- **Work instruction**
Check every line of the data for the string "TÜİK" and copy the ones that have it.

Page-level text extractions:
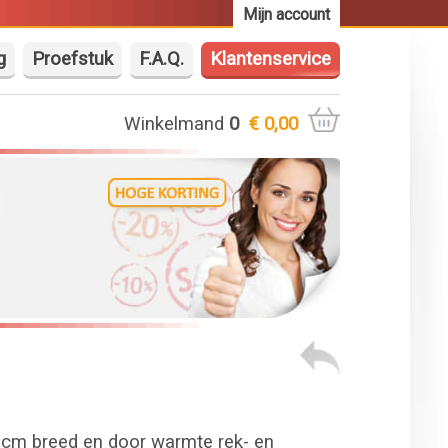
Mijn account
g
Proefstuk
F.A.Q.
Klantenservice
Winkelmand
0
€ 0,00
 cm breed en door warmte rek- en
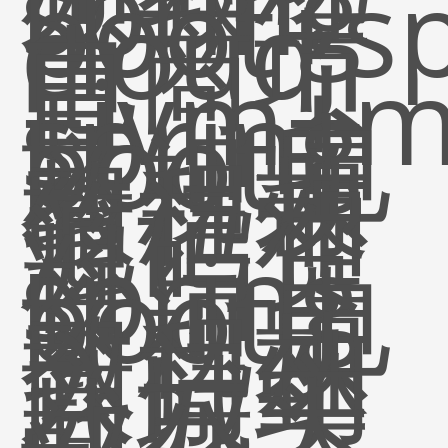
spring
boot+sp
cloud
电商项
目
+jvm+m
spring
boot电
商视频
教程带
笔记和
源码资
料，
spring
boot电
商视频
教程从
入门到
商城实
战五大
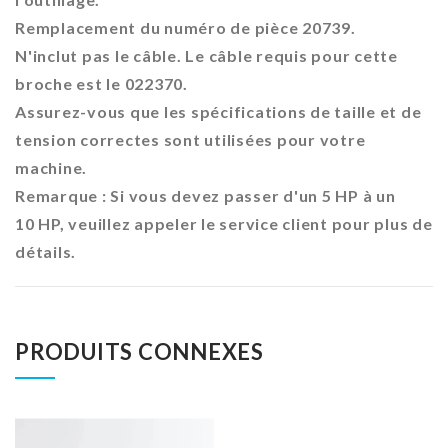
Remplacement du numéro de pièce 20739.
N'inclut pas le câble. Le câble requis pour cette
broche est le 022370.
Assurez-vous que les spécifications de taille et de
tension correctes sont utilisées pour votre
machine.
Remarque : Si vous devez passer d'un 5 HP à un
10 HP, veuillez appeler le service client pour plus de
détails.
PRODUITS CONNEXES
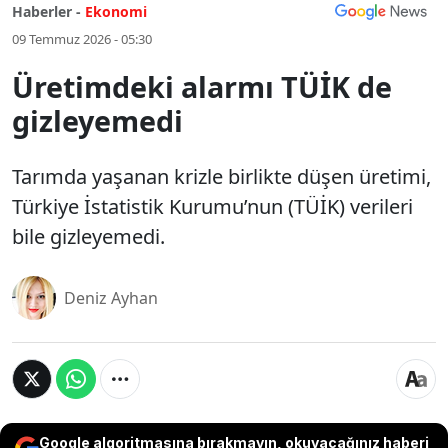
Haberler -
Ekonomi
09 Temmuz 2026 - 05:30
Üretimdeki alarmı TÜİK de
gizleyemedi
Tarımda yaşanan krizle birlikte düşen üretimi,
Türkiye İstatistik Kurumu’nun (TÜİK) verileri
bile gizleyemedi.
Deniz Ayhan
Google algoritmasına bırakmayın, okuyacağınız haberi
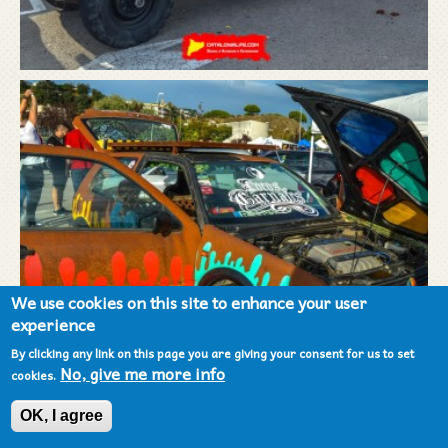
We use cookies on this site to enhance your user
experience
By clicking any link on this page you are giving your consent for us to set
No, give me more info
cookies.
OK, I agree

- **Reply to the exercise**
Üretimdeki alarmı TÜİK de
Türkiye İstatistik Kurumu’nun (TÜİK) verileri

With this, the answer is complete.